The IT security industry should change the way it classifies malicious software to focus on the damage it does, rather than the technical way the software works, according to two industry veterans.
They argue that today's classification system, which tends to focus on the technicalities of malware, neglects a far more important metric that matters more to users: how it tries to steal your money.
"I come from 26 years of technical support, and it irks me that we protect people against things and they don't know what we're protecting them against," said David Perry, global director for education at Trend Micro.
Perry and Anthony Arrott, a colleague at Trend, will present their paper, New approaches to categorising economically-motivated digital threats," on Friday at a security conference in Vienna.
Take the term "virus." The proper definition of virus is a piece of software that replicates or makes copies of itself and attaches itself to other pieces of software.
But for nonsecurity professionals, it's "taken to mean the universal indication that there is something wrong with their computer, no matter what the cause," Perry said.
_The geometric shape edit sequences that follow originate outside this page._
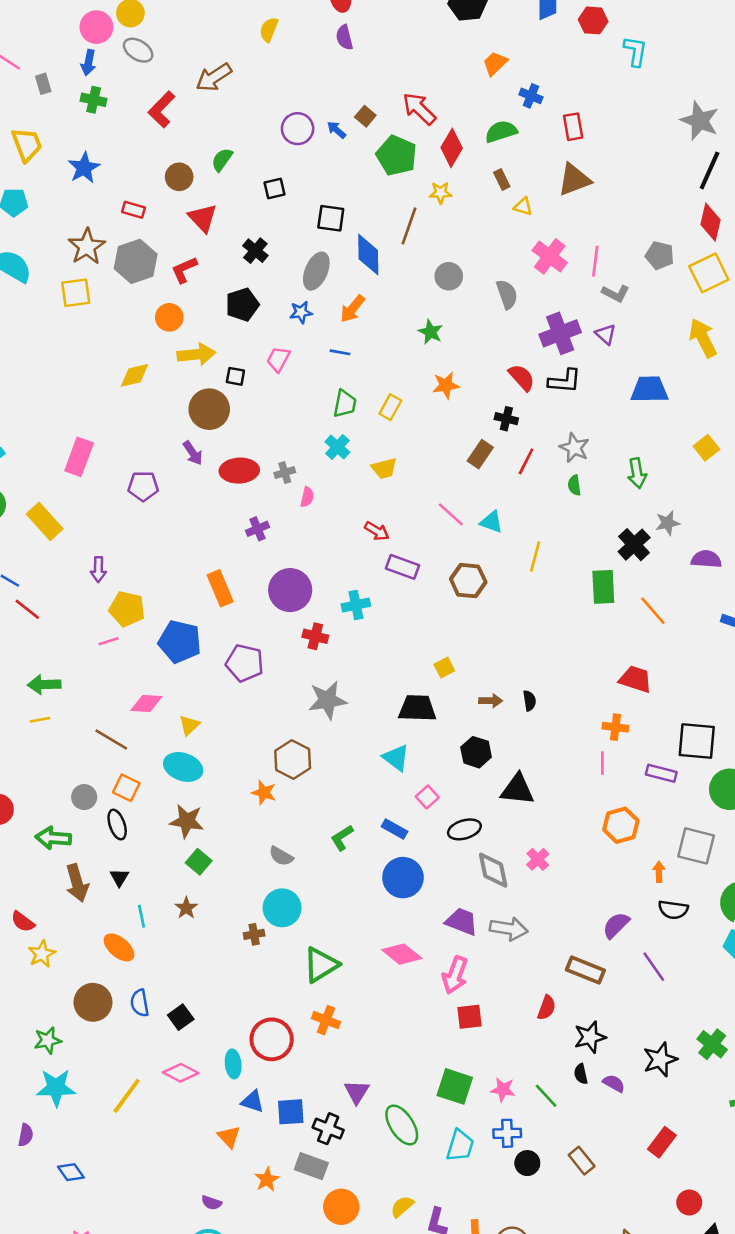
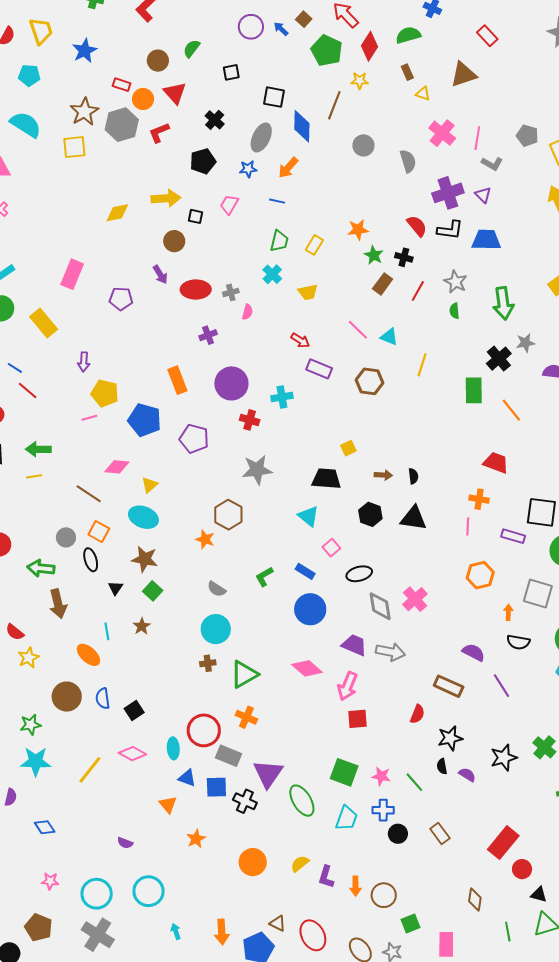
red rectangle: (573, 127) -> (487, 36), moved, turned -35
orange circle: (169, 317) -> (143, 99), moved
green star: (431, 332) -> (374, 255), moved
blue trapezoid: (649, 389) -> (486, 240), moved
brown circle: (209, 409) -> (174, 241), size x0.7
green arrow: (637, 473) -> (503, 303), size x1.4
black triangle: (517, 790) -> (414, 518), moved
pink cross: (538, 859) -> (415, 599), size x1.4
black triangle: (119, 878) -> (116, 588), moved
purple semicircle: (616, 925) -> (474, 652), turned 70
brown cross: (254, 934) -> (208, 663), moved
purple triangle: (357, 1092) -> (268, 774), size x1.5
red rectangle: (662, 1142) -> (503, 843), moved, size x1.4
gray rectangle: (311, 1166) -> (229, 756), moved
purple semicircle: (212, 1203) -> (125, 843), moved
Toss in relatively newer terms such as "Trojan horse," "dialer" and "adware" and the situation becomes a mix of confusing vocabulary.
Perry and Arrott stop short of proposing a new taxonomy. However, they do detail some parameters that should be considered when building a new framework to categorise Web threats.
Although malware categorisation systems exist, a new one is necessary because of the focus on economic crime. The "business" models behind the malware are far easier to define than the infinite technical variations that the malware can take, they write.